Teratogenicity: As with other cytotoxic agents LEUKERAN is potentially teratogenic.
Adverse Reactions
For this product there is no modern clinical documentation which can be used for determining the frequency of undesirable effects. Undesirable effects may vary in their incidence depending on the dose received and also when given in combination with other therapeutic agents.
The following convention has been used for the classification of frequency: very common (≥1/10), common (≥1/100 and <1/10), uncommon (≥1/1000 and <1/100), rare (≥1/10,000 and <1/1000), very rare (<1/10,000) and not known (cannot be estimated from the available data). (See table.)

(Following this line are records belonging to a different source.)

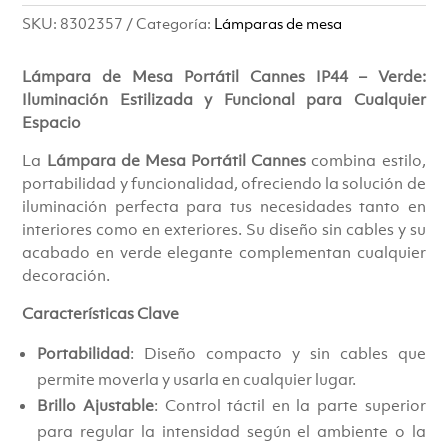
SKU:
8302357
Categoría:
Lámparas de mesa
Lámpara de Mesa Portátil Cannes IP44 – Verde:
Iluminación Estilizada y Funcional para Cualquier
Espacio
La
Lámpara de Mesa Portátil Cannes
combina estilo,
portabilidad y funcionalidad, ofreciendo la solución de
iluminación perfecta para tus necesidades tanto en
interiores como en exteriores. Su diseño sin cables y su
acabado en verde elegante complementan cualquier
decoración.
Características Clave
Portabilidad
: Diseño compacto y sin cables que
permite moverla y usarla en cualquier lugar.
Brillo Ajustable
: Control táctil en la parte superior
para regular la intensidad según el ambiente o la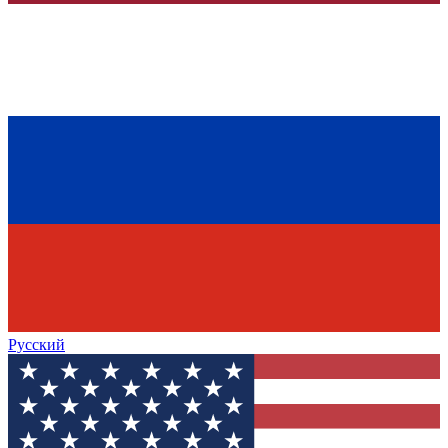
Русский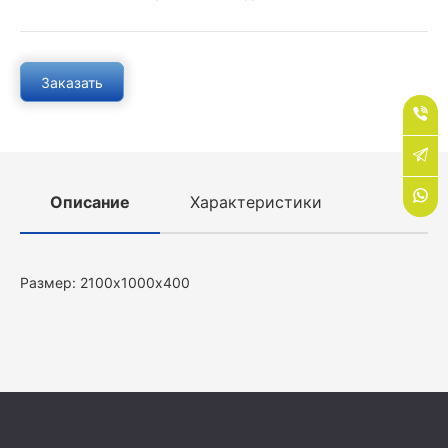
Заказать
Описание
Характеристики
Размер: 2100х1000х400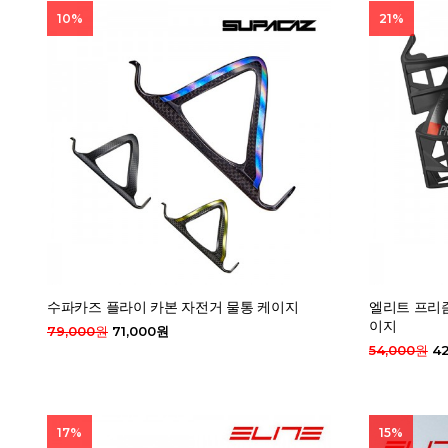
10%
21%
수파카즈 플라이 카본 자전거 물통 케이지
엘리트 프리
이지
79,000원
71,000원
54,000원
42
17%
15%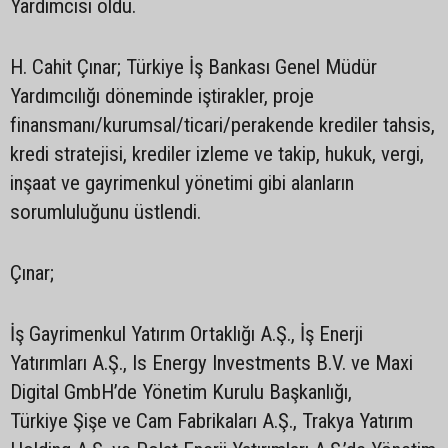
Yardımcısı oldu.
H. Cahit Çınar; Türkiye İş Bankası Genel Müdür
Yardımcılığı döneminde iştirakler, proje
finansmanı/kurumsal/ticari/perakende krediler tahsis,
kredi stratejisi, krediler izleme ve takip, hukuk, vergi,
inşaat ve gayrimenkul yönetimi gibi alanların
sorumluluğunu üstlendi.
Çınar;
İş Gayrimenkul Yatırım Ortaklığı A.Ş., İş Enerji
Yatırımları A.Ş., Is Energy Investments B.V. ve Maxi
Digital GmbH’de Yönetim Kurulu Başkanlığı,
Türkiye Şişe ve Cam Fabrikaları A.Ş., Trakya Yatırım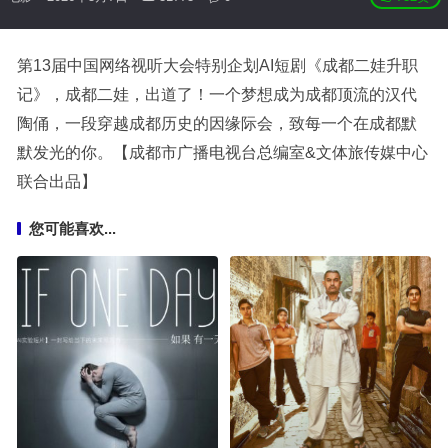
第13届中国网络视听大会
特别企划AI短剧《成都二娃升职
记》，成都二娃，出道了！一个梦想成为成都顶流的汉代
陶俑，一段穿越成都历史的因缘际会，致每一个在成都默
默发光的你。【成都市广播电视台总编室&文体旅传媒中心
联合出品】
您可能喜欢...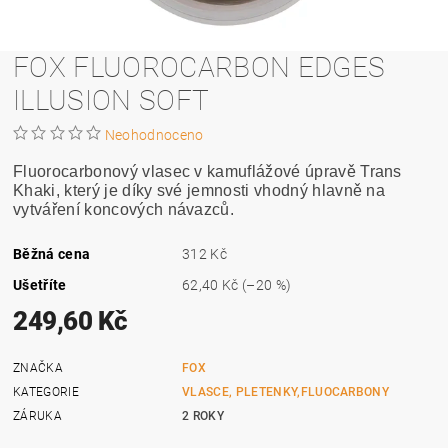
FOX FLUOROCARBON EDGES
ILLUSION SOFT
Neohodnoceno
Fluorocarbonový vlasec v kamuflážové úpravě Trans
Khaki, který je díky své jemnosti vhodný hlavně na
vytváření koncových návazců.
Běžná cena
312 Kč
Ušetříte
62,40 Kč
(–20 %)
249,60 Kč
ZNAČKA
FOX
KATEGORIE
VLASCE, PLETENKY,FLUOCARBONY
ZÁRUKA
2 ROKY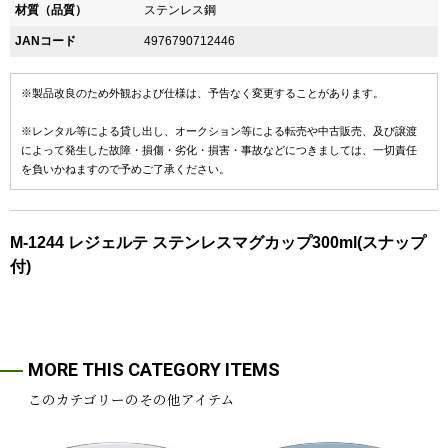
材質（品質）
ステンレス鋼
JANコード
4976790712446
※製品改良のため外観および仕様は、予告なく変更することがあります。
※レンタル等による貸し出し、オークション等による転売や中古販売、及び譲渡
によって発生した故障・損傷・劣化・損害・事故などにつきましては、一切責任
を負いかねますので予めご了承ください。
M-1244 レジェルテ ステンレスマグカップ300ml(スナップ
付)
MORE THIS CATEGORY ITEMS
このカテゴリーのその他アイテム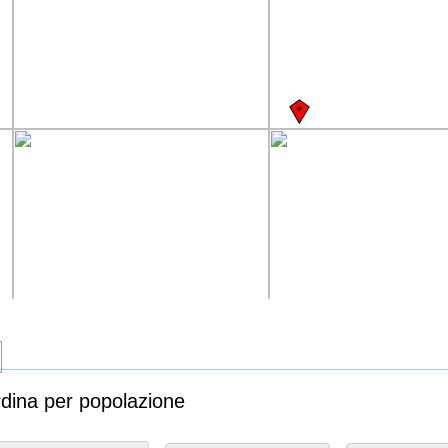
rdina per popolazione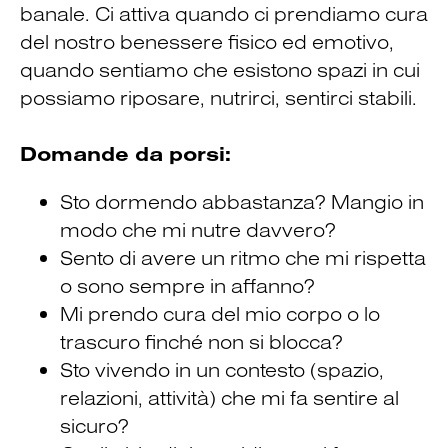
banale. Ci attiva quando ci prendiamo cura
del nostro benessere fisico ed emotivo,
quando sentiamo che esistono spazi in cui
possiamo riposare, nutrirci, sentirci stabili.
Domande da porsi:
Sto dormendo abbastanza? Mangio in
modo che mi nutre davvero?
Sento di avere un ritmo che mi rispetta
o sono sempre in affanno?
Mi prendo cura del mio corpo o lo
trascuro finché non si blocca?
Sto vivendo in un contesto (spazio,
relazioni, attività) che mi fa sentire al
sicuro?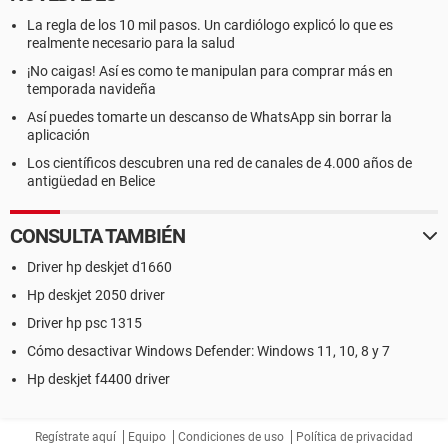
La regla de los 10 mil pasos. Un cardiólogo explicó lo que es
realmente necesario para la salud
¡No caigas! Así es como te manipulan para comprar más en
temporada navideña
Así puedes tomarte un descanso de WhatsApp sin borrar la
aplicación
Los científicos descubren una red de canales de 4.000 años de
antigüedad en Belice
CONSULTA TAMBIÉN
Driver hp deskjet d1660
Hp deskjet 2050 driver
Driver hp psc 1315
Cómo desactivar Windows Defender: Windows 11, 10, 8 y 7
Hp deskjet f4400 driver
Regístrate aquí
Equipo
Condiciones de uso
Política de privacidad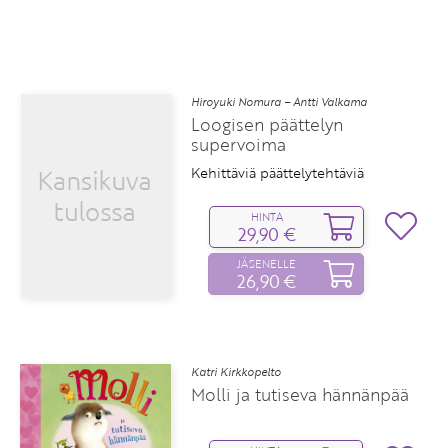
Hiroyuki Nomura – Antti Valkama
Loogisen päättelyn
supervoima
Kehittäviä päättelytehtäviä
HINTA
29,90 €
JÄSENELLE
26,90 €
Katri Kirkkopelto
Molli ja tutiseva hännänpää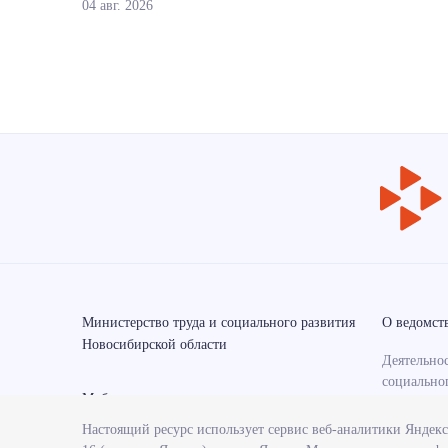
04 авг. 2026
Министерство труда и социального развития
О ведомст
Новосибирской области
Деятельнос
социально
Мобильные приложения
области
Настоящий ресурс использует сервис веб-аналитики Яндек
Контрольн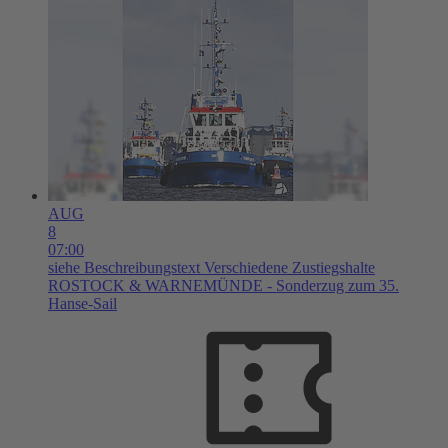
AUG
8
07:00
siehe Beschreibungstext
Verschiedene Zustiegshalte
ROSTOCK & WARNEMÜNDE - Sonderzug zum 35.
Hanse-Sail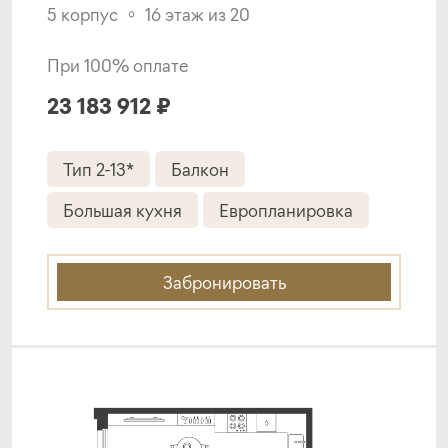
5 корпус
16 этаж из 20
Подать заявку
При 100% оплате
23 183 912 ₽
Программа от СНГБ
Тип 2-13*
Балкон
Покупка квартиры в строящемся доме
Большая кухня
Европланировка
ставка
1-й взнос
от 18,30%
от 20%
Забронировать
срок
платёж
до 30 лет
247 157 руб.
Подать заявку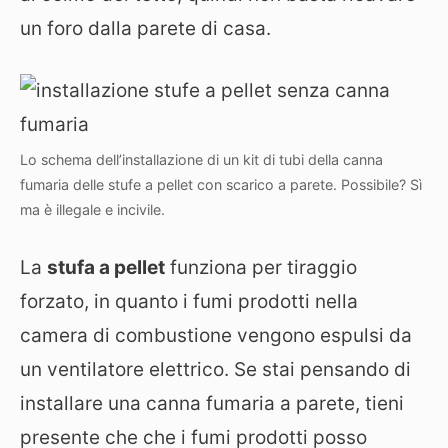
un foro dalla parete di casa.
Lo schema dell’installazione di un kit di tubi della canna
fumaria delle stufe a pellet con scarico a parete. Possibile? Sì
ma è illegale e incivile.
La
stufa a pellet
funziona per tiraggio
forzato, in quanto i fumi prodotti nella
camera di combustione vengono espulsi da
un ventilatore elettrico. Se stai pensando di
installare una canna fumaria a parete, tieni
presente che che i fumi prodotti posso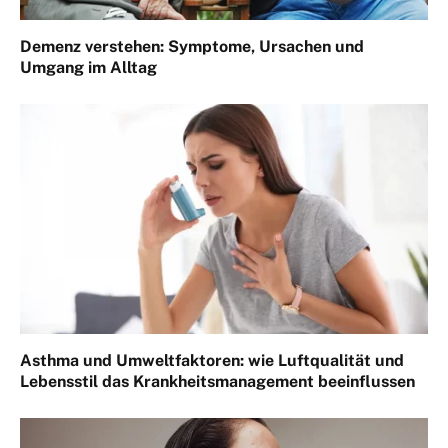
Demenz verstehen: Symptome, Ursachen und
Umgang im Alltag
Asthma und Umweltfaktoren: wie Luftqualität und
Lebensstil das Krankheitsmanagement beeinflussen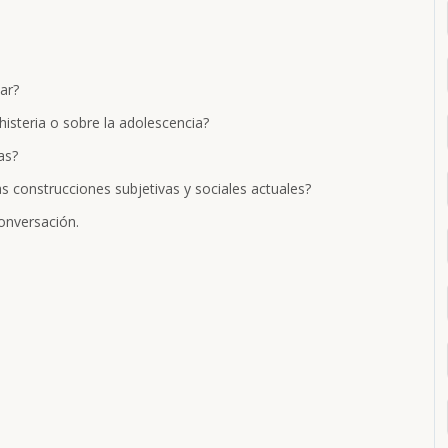
ar?
histeria o sobre la adolescencia?
as?
 construcciones subjetivas y sociales actuales?
conversación.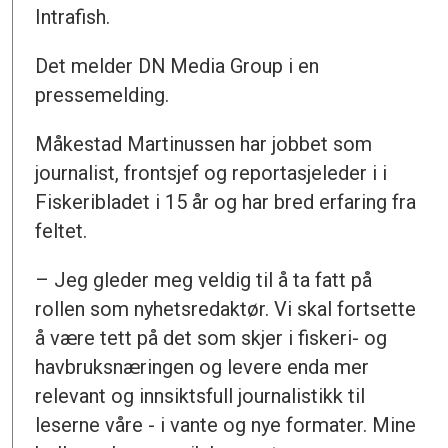
Intrafish.
Det melder DN Media Group i en
pressemelding.
Måkestad Martinussen har jobbet som
journalist, frontsjef og reportasjeleder i i
Fiskeribladet i 15 år og har bred erfaring fra
feltet.
– Jeg gleder meg veldig til å ta fatt på
rollen som nyhetsredaktør. Vi skal fortsette
å være tett på det som skjer i fiskeri- og
havbruksnæringen og levere enda mer
relevant og innsiktsfull journalistikk til
leserne våre - i vante og nye formater. Mine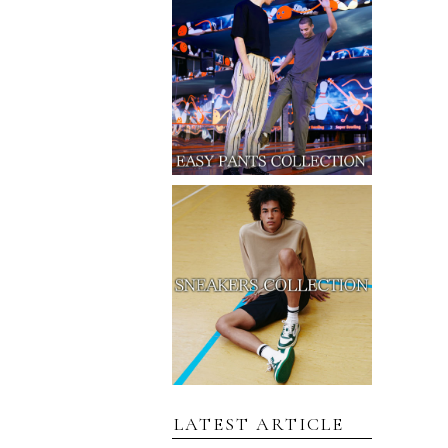
LATEST ARTICLE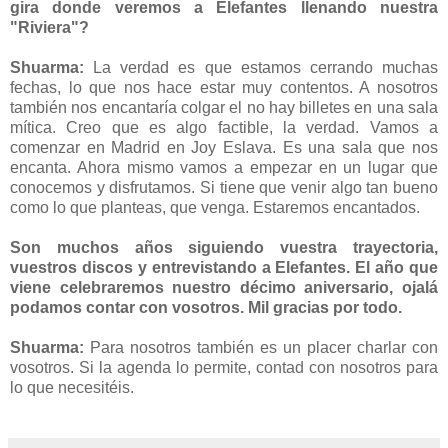
gira donde veremos a Elefantes llenando nuestra
"Riviera"?
Shuarma:
La verdad es que estamos cerrando muchas
fechas, lo que nos hace estar muy contentos. A nosotros
también nos encantaría colgar el no hay billetes en una sala
mítica. Creo que es algo factible, la verdad. Vamos a
comenzar en Madrid en Joy Eslava. Es una sala que nos
encanta. Ahora mismo vamos a empezar en un lugar que
conocemos y disfrutamos. Si tiene que venir algo tan bueno
como lo que planteas, que venga. Estaremos encantados.
Son muchos años siguiendo vuestra trayectoria,
vuestros discos y entrevistando a Elefantes. El año que
viene celebraremos nuestro décimo aniversario, ojalá
podamos contar con vosotros. Mil gracias por todo.
Shuarma:
Para nosotros también es un placer charlar con
vosotros. Si la agenda lo permite, contad con nosotros para
lo que necesitéis.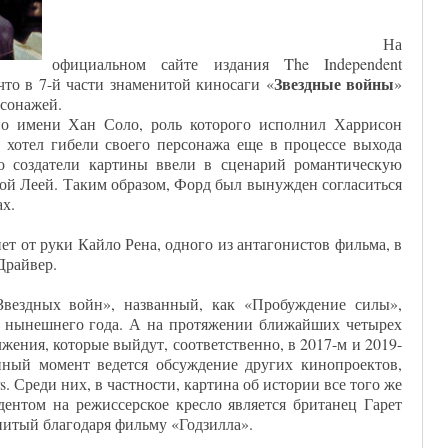
На
официальном сайте издания The Independent
Звездные войны
что в 7-й части знаменитой киносаги «
»
рсонажей.
по имени Хан Соло, роль которого исполнил Харрисон
 хотел гибели своего персонажа еще в процессе выхода
о создатели картины ввели в сценарий романтическую
й Леей. Таким образом, Форд был вынужден согласиться
ах.
ет от руки Кайло Рена, одного из антагонистов фильма, в
Драйвер.
Звездных войн», названный, как «Пробуждение силы»,
ре нынешнего года. А на протяжении ближайших четырех
лжения, которые выйдут, соответственно, в 2017-м и 2019-
нный момент ведется обсуждение других кинопроектов,
s. Среди них, в частности, картина об истории все того же
ентом на режиссерское кресло является британец Гарет
нитый благодаря фильму «Годзилла».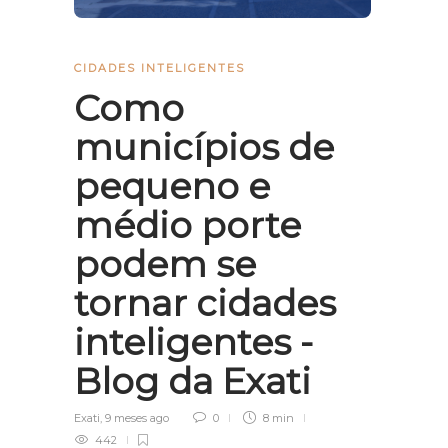
CIDADES INTELIGENTES
Como
municípios de
pequeno e
médio porte
podem se
tornar cidades
inteligentes -
Blog da Exati
Exati
,
9 meses ago
0
8 min
442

Click on icon to see table/diagram/image
Drug Interactions
Vaccinations with live organism vaccines are not recommended in immunocompromised individuals (see Precautions).
Purine nucleoside analogues (such as fludarabine, pentostatin and cladribine) increased the cytotoxicity of chlorambucil ex vivo; however, the clinical significance of this finding is unknown.
Caution For Usage
Instructions for Use/Handling: Safe handling of LEUKERAN tablets: The handling of LEUKERAN tablets should follow guidelines for the handling of cytotoxic drugs according to prevailing local recommendations and/or regulations.
Provided the outer coating of the tablet is intact, there is no risk in handling LEUKERAN tablets. LEUKERAN tablets should not be divided.
Store at 2°C to 8°C.
MIMS Class
Cytotoxic Chemotherapy
ATC Classification
L01AA02 - chlorambucil ; Belongs to the class of alkylating agents, nitrogen mustard analogues. Used in the treatment of cancer.
FC tab 2 mg (brown, round, biconvex, engraved 'GX EG 3' on one side and 'L' on the other) x 25's.